= DESCRIPTION OF THE TASK =
The copy you print must match the listing exactly, with its pictures removed.

= DATA SUPPLIED =
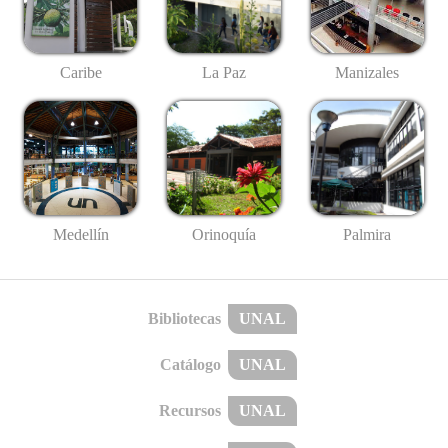
Caribe
La Paz
Manizales
Medellín
Palmira
Orinoquía
Bibliotecas
UNAL
Catálogo
UNAL
Recursos
UNAL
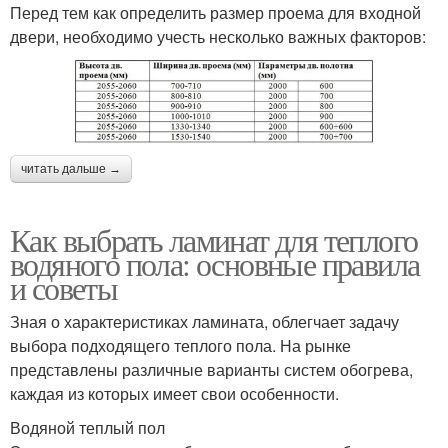
Перед тем как определить размер проема для входной
двери, необходимо учесть несколько важных факторов:
читать дальше →
Как выбрать ламинат для теплого
водяного пола: основные правила
и советы
Зная о характеристиках ламината, облегчает задачу
выбора подходящего теплого пола. На рынке
представлены различные варианты систем обогрева,
каждая из которых имеет свои особенности.
Водяной теплый пол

= WRITTEN SOLUTION =
Caribe
La Paz
Manizales
Medellín
Palmira
Orinoquía
Bibliotecas
UNAL
Catálogo
UNAL
Recursos
UNAL
Перед тем как определить размер проема для входной
двери, необходимо учесть несколько важных факторов:
читать дальше →
Как выбрать ламинат для теплого
водяного пола: основные правила
и советы
Зная о характеристиках ламината, облегчает задачу
выбора подходящего теплого пола. На рынке
представлены различные варианты систем обогрева,
каждая из которых имеет свои особенности.
Водяной теплый пол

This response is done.